Judge orders public safety boss to talk in Easley case

RALEIGH

Lawyers want to ask Young - who served as Easley's chief legal advisor - what he knows about claims that emails related to public business were ordered destroyed while Easley was in office.

In 2008, media organizations sued Easley and four top aides for access to messages to and from Easley's office after spokeswoman Debbie Crane claimed the Governor's office told public information officers to routinely delete emails. She was later fired.

By law, emails about public business are public record.

Depositions given to ABC11 earlier this year by the John Locke Foundation - one of the parties to the lawsuit - showed Easley used a secret email account with a clandestine address - the name of fictional private investigator Nick Danger spelled backwards.

Sherri Johnson, a former Easley communications director, said the governor had the email account that he used for state business.

The email address, '"kcinregnad," was the reverse of the name of a fictional detective dreamed up by a comedy troupe in the 1960s. The idea apparently had something to do with a learning disability.

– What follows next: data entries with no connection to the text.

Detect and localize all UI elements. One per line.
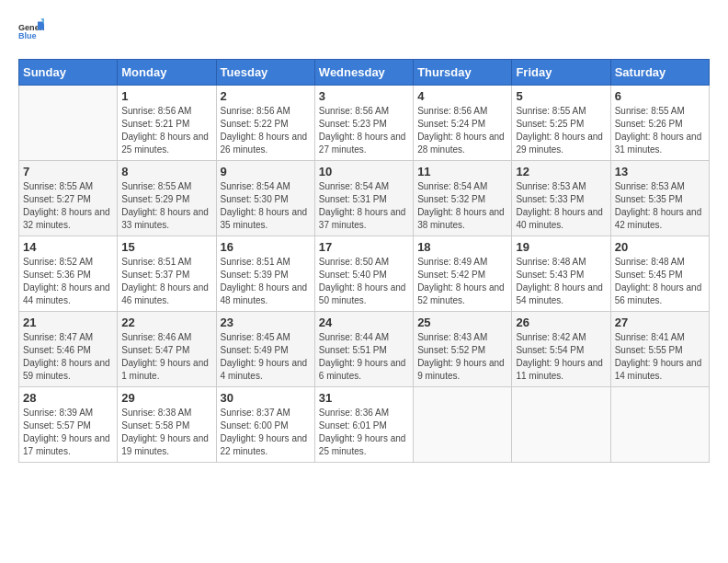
calendar-cell: 18Sunrise: 8:49 AMSunset: 5:42 PMDayligh… xyxy=(414,236,512,312)
day-info: Sunrise: 8:46 AMSunset: 5:47 PMDaylight:… xyxy=(121,331,211,383)
calendar-cell: 14Sunrise: 8:52 AMSunset: 5:36 PMDayligh… xyxy=(19,236,118,312)
day-number: 13 xyxy=(615,165,705,178)
day-number: 26 xyxy=(516,316,606,329)
day-number: 16 xyxy=(221,240,311,254)
weekday-header-tuesday: Tuesday xyxy=(216,60,314,86)
calendar-week-row: 28Sunrise: 8:39 AMSunset: 5:57 PMDayligh… xyxy=(19,387,710,463)
day-info: Sunrise: 8:37 AMSunset: 6:00 PMDaylight:… xyxy=(221,407,311,458)
weekday-header-sunday: Sunday xyxy=(19,60,118,86)
day-info: Sunrise: 8:47 AMSunset: 5:46 PMDaylight:… xyxy=(23,331,113,383)
day-number: 22 xyxy=(121,316,211,329)
calendar-cell: 5Sunrise: 8:55 AMSunset: 5:25 PMDaylight… xyxy=(512,86,610,161)
weekday-header-monday: Monday xyxy=(118,60,216,86)
calendar-week-row: 21Sunrise: 8:47 AMSunset: 5:46 PMDayligh… xyxy=(19,312,710,387)
day-number: 5 xyxy=(516,89,606,103)
day-number: 30 xyxy=(221,391,311,405)
calendar-cell: 30Sunrise: 8:37 AMSunset: 6:00 PMDayligh… xyxy=(216,387,314,463)
day-number: 23 xyxy=(221,316,311,329)
calendar-week-row: 1Sunrise: 8:56 AMSunset: 5:21 PMDaylight… xyxy=(19,86,710,161)
day-info: Sunrise: 8:55 AMSunset: 5:26 PMDaylight:… xyxy=(615,105,705,156)
day-number: 18 xyxy=(417,240,507,254)
calendar-cell: 4Sunrise: 8:56 AMSunset: 5:24 PMDaylight… xyxy=(414,86,512,161)
calendar-cell: 6Sunrise: 8:55 AMSunset: 5:26 PMDaylight… xyxy=(610,86,709,161)
day-info: Sunrise: 8:48 AMSunset: 5:45 PMDaylight:… xyxy=(615,256,705,307)
calendar-cell: 20Sunrise: 8:48 AMSunset: 5:45 PMDayligh… xyxy=(610,236,709,312)
day-number: 1 xyxy=(121,89,211,103)
day-number: 7 xyxy=(23,165,113,178)
svg-text:Blue: Blue xyxy=(18,31,37,40)
day-info: Sunrise: 8:55 AMSunset: 5:29 PMDaylight:… xyxy=(121,180,211,232)
logo: General Blue xyxy=(18,18,44,44)
day-number: 27 xyxy=(615,316,705,329)
day-info: Sunrise: 8:38 AMSunset: 5:58 PMDaylight:… xyxy=(121,407,211,458)
weekday-header-saturday: Saturday xyxy=(610,60,709,86)
calendar-cell: 10Sunrise: 8:54 AMSunset: 5:31 PMDayligh… xyxy=(314,161,413,236)
calendar-cell xyxy=(414,387,512,463)
day-info: Sunrise: 8:49 AMSunset: 5:42 PMDaylight:… xyxy=(417,256,507,307)
day-number: 19 xyxy=(516,240,606,254)
day-info: Sunrise: 8:56 AMSunset: 5:22 PMDaylight:… xyxy=(221,105,311,156)
weekday-header-friday: Friday xyxy=(512,60,610,86)
day-info: Sunrise: 8:54 AMSunset: 5:30 PMDaylight:… xyxy=(221,180,311,232)
calendar-cell: 15Sunrise: 8:51 AMSunset: 5:37 PMDayligh… xyxy=(118,236,216,312)
day-info: Sunrise: 8:56 AMSunset: 5:21 PMDaylight:… xyxy=(121,105,211,156)
day-info: Sunrise: 8:50 AMSunset: 5:40 PMDaylight:… xyxy=(319,256,409,307)
day-info: Sunrise: 8:54 AMSunset: 5:31 PMDaylight:… xyxy=(319,180,409,232)
general-blue-icon: General Blue xyxy=(18,18,44,44)
calendar-cell: 16Sunrise: 8:51 AMSunset: 5:39 PMDayligh… xyxy=(216,236,314,312)
day-info: Sunrise: 8:51 AMSunset: 5:39 PMDaylight:… xyxy=(221,256,311,307)
calendar-cell xyxy=(19,86,118,161)
calendar-cell: 19Sunrise: 8:48 AMSunset: 5:43 PMDayligh… xyxy=(512,236,610,312)
calendar-cell xyxy=(610,387,709,463)
day-number: 14 xyxy=(23,240,113,254)
calendar-cell: 8Sunrise: 8:55 AMSunset: 5:29 PMDaylight… xyxy=(118,161,216,236)
calendar-cell: 29Sunrise: 8:38 AMSunset: 5:58 PMDayligh… xyxy=(118,387,216,463)
day-info: Sunrise: 8:55 AMSunset: 5:27 PMDaylight:… xyxy=(23,180,113,232)
day-number: 25 xyxy=(417,316,507,329)
calendar-cell: 26Sunrise: 8:42 AMSunset: 5:54 PMDayligh… xyxy=(512,312,610,387)
day-info: Sunrise: 8:53 AMSunset: 5:35 PMDaylight:… xyxy=(615,180,705,232)
calendar-week-row: 7Sunrise: 8:55 AMSunset: 5:27 PMDaylight… xyxy=(19,161,710,236)
header: General Blue xyxy=(18,18,710,44)
day-number: 21 xyxy=(23,316,113,329)
calendar-cell: 25Sunrise: 8:43 AMSunset: 5:52 PMDayligh… xyxy=(414,312,512,387)
calendar-cell: 7Sunrise: 8:55 AMSunset: 5:27 PMDaylight… xyxy=(19,161,118,236)
calendar-cell: 3Sunrise: 8:56 AMSunset: 5:23 PMDaylight… xyxy=(314,86,413,161)
day-number: 28 xyxy=(23,391,113,405)
day-info: Sunrise: 8:36 AMSunset: 6:01 PMDaylight:… xyxy=(319,407,409,458)
day-info: Sunrise: 8:39 AMSunset: 5:57 PMDaylight:… xyxy=(23,407,113,458)
day-number: 8 xyxy=(121,165,211,178)
calendar-cell: 2Sunrise: 8:56 AMSunset: 5:22 PMDaylight… xyxy=(216,86,314,161)
day-number: 12 xyxy=(516,165,606,178)
day-info: Sunrise: 8:51 AMSunset: 5:37 PMDaylight:… xyxy=(121,256,211,307)
day-info: Sunrise: 8:48 AMSunset: 5:43 PMDaylight:… xyxy=(516,256,606,307)
day-number: 20 xyxy=(615,240,705,254)
day-number: 9 xyxy=(221,165,311,178)
calendar-cell: 27Sunrise: 8:41 AMSunset: 5:55 PMDayligh… xyxy=(610,312,709,387)
calendar-cell: 22Sunrise: 8:46 AMSunset: 5:47 PMDayligh… xyxy=(118,312,216,387)
day-info: Sunrise: 8:56 AMSunset: 5:23 PMDaylight:… xyxy=(319,105,409,156)
calendar-cell xyxy=(512,387,610,463)
day-info: Sunrise: 8:43 AMSunset: 5:52 PMDaylight:… xyxy=(417,331,507,383)
day-info: Sunrise: 8:53 AMSunset: 5:33 PMDaylight:… xyxy=(516,180,606,232)
calendar-cell: 17Sunrise: 8:50 AMSunset: 5:40 PMDayligh… xyxy=(314,236,413,312)
weekday-header-row: SundayMondayTuesdayWednesdayThursdayFrid… xyxy=(19,60,710,86)
day-number: 31 xyxy=(319,391,409,405)
calendar-cell: 11Sunrise: 8:54 AMSunset: 5:32 PMDayligh… xyxy=(414,161,512,236)
day-info: Sunrise: 8:52 AMSunset: 5:36 PMDaylight:… xyxy=(23,256,113,307)
day-info: Sunrise: 8:41 AMSunset: 5:55 PMDaylight:… xyxy=(615,331,705,383)
day-info: Sunrise: 8:45 AMSunset: 5:49 PMDaylight:… xyxy=(221,331,311,383)
calendar-cell: 12Sunrise: 8:53 AMSunset: 5:33 PMDayligh… xyxy=(512,161,610,236)
day-number: 3 xyxy=(319,89,409,103)
day-number: 6 xyxy=(615,89,705,103)
day-number: 29 xyxy=(121,391,211,405)
day-info: Sunrise: 8:44 AMSunset: 5:51 PMDaylight:… xyxy=(319,331,409,383)
day-info: Sunrise: 8:56 AMSunset: 5:24 PMDaylight:… xyxy=(417,105,507,156)
weekday-header-wednesday: Wednesday xyxy=(314,60,413,86)
calendar-week-row: 14Sunrise: 8:52 AMSunset: 5:36 PMDayligh… xyxy=(19,236,710,312)
calendar-cell: 28Sunrise: 8:39 AMSunset: 5:57 PMDayligh… xyxy=(19,387,118,463)
day-info: Sunrise: 8:55 AMSunset: 5:25 PMDaylight:… xyxy=(516,105,606,156)
calendar-cell: 9Sunrise: 8:54 AMSunset: 5:30 PMDaylight… xyxy=(216,161,314,236)
day-number: 11 xyxy=(417,165,507,178)
calendar-cell: 21Sunrise: 8:47 AMSunset: 5:46 PMDayligh… xyxy=(19,312,118,387)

Easley has been rumored for years to have dyslexia.

In her deposition, Cari Boyce, a former communications director for Easley, said the governor was the only state official she knew of that used a private email address to conduct state business.

Easley officials also testified they were instructed to use the phone for sensitive issues rather than email so there would be no record.

The state has sought to dismiss the lawsuit, but Judge Howard Manning said he first wanted to hear all the depositions.